An apparently reputable study in a peer reviewed journal, says the rich on average are less ethical than the poor. And it's difficult to say whether richer people get to the top because of their unethical behavior or whether wealth causes people to become this way. "It seems like a vicious cycle." concludes the researcher. Counter examples given in the piece are philanthropists. So maybe we could say, "It is difficult to know whether good people become philanthropists or that they get good by doing good things."

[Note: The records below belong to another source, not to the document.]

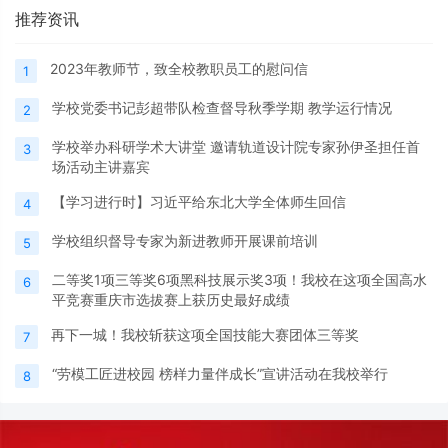
推荐资讯
2023年教师节，致全校教职员工的慰问信
1
学校党委书记彭超带队检查督导秋季学期 教学运行情况
2
学校举办科研学术大讲堂 邀请轨道设计院专家孙伊圣担任首
3
场活动主讲嘉宾
【学习进行时】习近平给东北大学全体师生回信
4
学校组织督导专家为新进教师开展课前培训
5
二等奖1项三等奖6项黑科技展示奖3项！我校在这项全国高水
6
平竞赛重庆市选拔赛上获历史最好成绩
再下一城！我校斩获这项全国技能大赛团体三等奖
7
“劳模工匠进校园 榜样力量伴成长”宣讲活动在我校举行
8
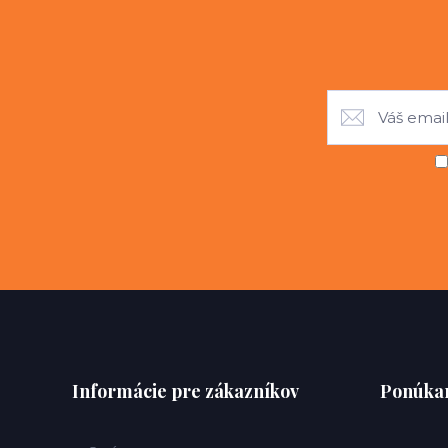
Informácie pre zákazníkov
Ponúkan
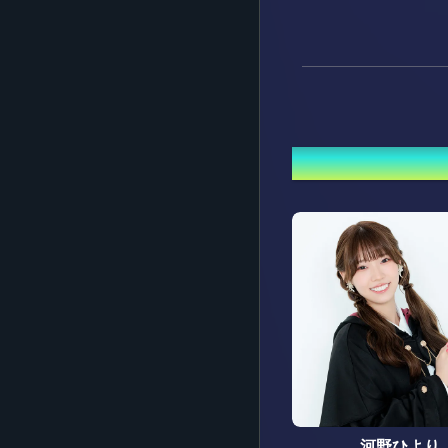
イベントハッシュタグ：#
出演者
河野ひより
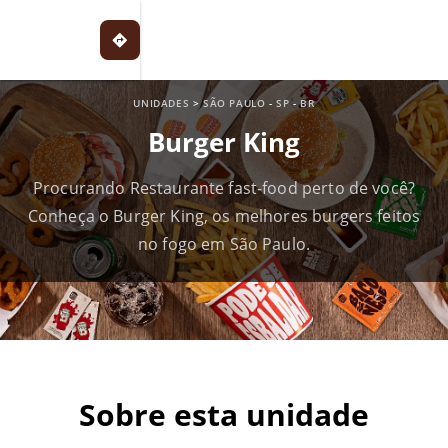
UNIDADES
>
SÃO PAULO
-
SP
-
BR
Burger King
Procurando Restaurante fast-food perto de você?
Conheça o Burger King, os melhores burgers feitos
no fogo em São Paulo.
Sobre esta unidade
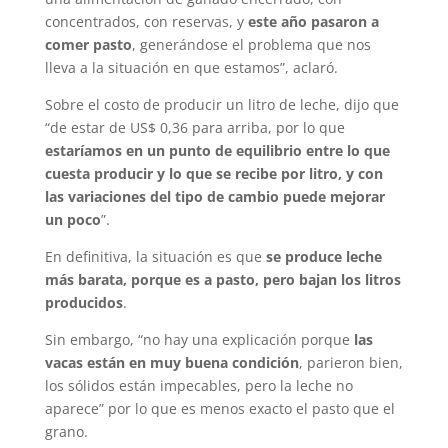
concentrados, con reservas, y
este año pasaron a
comer pasto
, generándose el problema que nos
lleva a la situación en que estamos”, aclaró.
Sobre el costo de producir un litro de leche, dijo que
“de estar de US$ 0,36 para arriba, por lo que
estaríamos en un punto de equilibrio entre lo que
cuesta producir y lo que se recibe por litro, y con
las variaciones del tipo de cambio puede mejorar
un poco
”.
En definitiva, la situación es que
se produce leche
más barata, porque es a pasto, pero bajan los litros
producidos
.
Sin embargo, “no hay una explicación porque
las
vacas están en muy buena condición
, parieron bien,
los sólidos están impecables, pero la leche no
aparece” por lo que es menos exacto el pasto que el
grano.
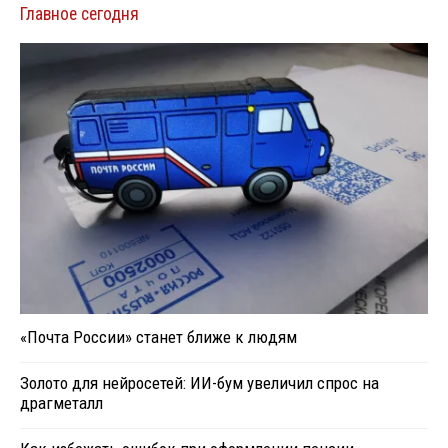
Главное сегодня
«Почта России» станет ближе к людям
Золото для нейросетей: ИИ-бум увеличил спрос на
драгметалл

Actually, though, it is much more complex than this. Yesterday, I heard a famous philanthropist, the son of a famous banker, cabinet member, and buyout artist turned philanthropist, talk about his parents' giving and his own. He described himself and his father as "heartless capitalists," spoke with contempt of Obama, and called him a socialist. At the same time, both he and his father took to heart the Catholic social doctrine of minstering to the poor. The father was a volunteer, serving the Eucharist to the dying in a hospice. The son takes his own children to build houses for the poor in Appalachia. The family has done much much more. How is one to parse the "heartless capitalist" who spends 40% of time serving the sick, the youthful offender, and the poor, with his money, his leadership on boards, and often with his own two hands, carrying cinder blocks, or delivering clothing? "We believe in a hand up, not a hand out," he says, then corrects himself, "though we do a lot of direct service as well."
When working with the rich, I have learned to watch their hands and feet more than listen to the words. When I ask about what they do, I am often admiring. When I ask about their philosophy, it may be all Fox News, Adam Smith, or Ayn Rand. Faith may close the heart, in righteousness but it may also open it. "I have what I have by the grace of God," so this rich man said.